Maeve Livingstone ergueu uma sobrancelha perfeita. A expressão em seu rosto não era muito animadora. Grahame Coats preferia a versão de sua imaginação.
— Infelizmente tive um empregado aqui da Agência que não era muito honesto, Maeve. Eu mesmo chamei a polícia, na semana passada, quando me dei conta de que havia algo errado. Eles já estão investigando. Devido à natureza ilustre de vários clientes da Agência Grahame Coats, inclusive você, a polícia está mantendo o máximo de discrição. O que é melhor, não? — Ela não parecia ter ficado tão tranqüila quanto ele esperava. Tentou outro caminho: — Eles têm grandes esperanças de recuperar boa parte do dinheiro, senão tudo.

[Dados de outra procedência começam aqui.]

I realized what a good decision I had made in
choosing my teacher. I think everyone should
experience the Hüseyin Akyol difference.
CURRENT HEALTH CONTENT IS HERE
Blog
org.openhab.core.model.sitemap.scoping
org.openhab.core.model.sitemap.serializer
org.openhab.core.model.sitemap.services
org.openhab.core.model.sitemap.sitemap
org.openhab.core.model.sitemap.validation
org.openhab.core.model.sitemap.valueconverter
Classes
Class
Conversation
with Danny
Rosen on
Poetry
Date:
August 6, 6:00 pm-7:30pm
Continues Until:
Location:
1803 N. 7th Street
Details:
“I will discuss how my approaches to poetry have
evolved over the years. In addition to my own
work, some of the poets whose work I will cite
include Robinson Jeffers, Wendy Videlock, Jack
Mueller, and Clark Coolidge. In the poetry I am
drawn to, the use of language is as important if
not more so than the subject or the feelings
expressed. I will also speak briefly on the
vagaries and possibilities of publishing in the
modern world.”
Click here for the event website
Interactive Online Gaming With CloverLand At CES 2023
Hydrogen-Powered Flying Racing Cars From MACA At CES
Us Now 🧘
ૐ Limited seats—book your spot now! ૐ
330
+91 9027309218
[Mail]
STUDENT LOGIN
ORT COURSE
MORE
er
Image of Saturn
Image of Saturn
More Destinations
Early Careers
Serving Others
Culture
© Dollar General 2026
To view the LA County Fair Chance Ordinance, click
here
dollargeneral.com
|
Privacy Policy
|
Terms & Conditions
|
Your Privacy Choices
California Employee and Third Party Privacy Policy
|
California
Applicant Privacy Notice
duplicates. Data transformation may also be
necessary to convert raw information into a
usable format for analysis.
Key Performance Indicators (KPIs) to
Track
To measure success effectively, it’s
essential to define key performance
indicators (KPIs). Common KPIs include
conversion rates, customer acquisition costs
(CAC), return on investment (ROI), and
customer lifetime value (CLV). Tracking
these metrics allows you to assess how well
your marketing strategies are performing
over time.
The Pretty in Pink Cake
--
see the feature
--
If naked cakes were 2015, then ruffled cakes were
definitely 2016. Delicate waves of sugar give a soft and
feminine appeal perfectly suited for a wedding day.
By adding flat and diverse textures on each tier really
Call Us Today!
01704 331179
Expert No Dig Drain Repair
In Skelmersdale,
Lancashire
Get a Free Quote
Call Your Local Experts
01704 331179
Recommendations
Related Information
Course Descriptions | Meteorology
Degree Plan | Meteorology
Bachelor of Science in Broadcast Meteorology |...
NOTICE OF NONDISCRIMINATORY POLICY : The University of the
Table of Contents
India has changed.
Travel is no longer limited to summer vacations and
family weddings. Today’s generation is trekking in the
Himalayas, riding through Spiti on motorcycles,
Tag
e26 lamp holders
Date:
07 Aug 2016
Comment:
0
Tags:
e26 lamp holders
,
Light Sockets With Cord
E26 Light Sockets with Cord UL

Maeve assentiu com a cabeça. Grahame Coats relaxou, mas só um pouco.
— Posso saber que empregado é esse?
— Charles Nancy. Digo a você que eu confiava nele plenamente. Foi um grande choque.
— Ah. Ele é um doce de pessoa.
— As aparências enganam — salientou Grahame Coats.
Ela então sorriu. Era um sorriso muito doce.
— Olha, isso não vai colar, Grahame. Isso já vem de muito tempo. Desde antes de Charles Nancy começar a trabalhar aqui. Provavelmente bem antes da minha época. Morris confiava completamente em você, e ainda assim você roubou o dinheiro dele. Agora você está tentando me dizer que está armando para cima de um funcionário seu ou culpando algum colega. Bom, não vai colar.
— Não — respondeu Grahame Coats com a voz contrita. — Desculpe.
Ela pegou a pilha de papéis.
— Só para saber, quanto é que você conseguiu roubar de Morris e de mim durante todos esses anos? Eu chuto uns 3 milhões de libras.
— Ah — disse ele, sem sorrir. Sem dúvida era uma quantia maior que aquilo, mas mesmo assim... — Deve ser mais ou menos isso.
Ficaram olhando um para o outro, e Grahame Coats ficou pensando a todo vapor. Ele precisava de tempo. Era disso que precisava.
— E se... E se eu pagasse a você essa quantia agora, em dinheiro? Com juros. Digamos, 50% sobre o valor em questão.
— Você está me oferecendo 4,5 milhões de libras? Em espécie?
Grahame Coats sorriu para ela da mesma maneira como cobras não costumam sorrir.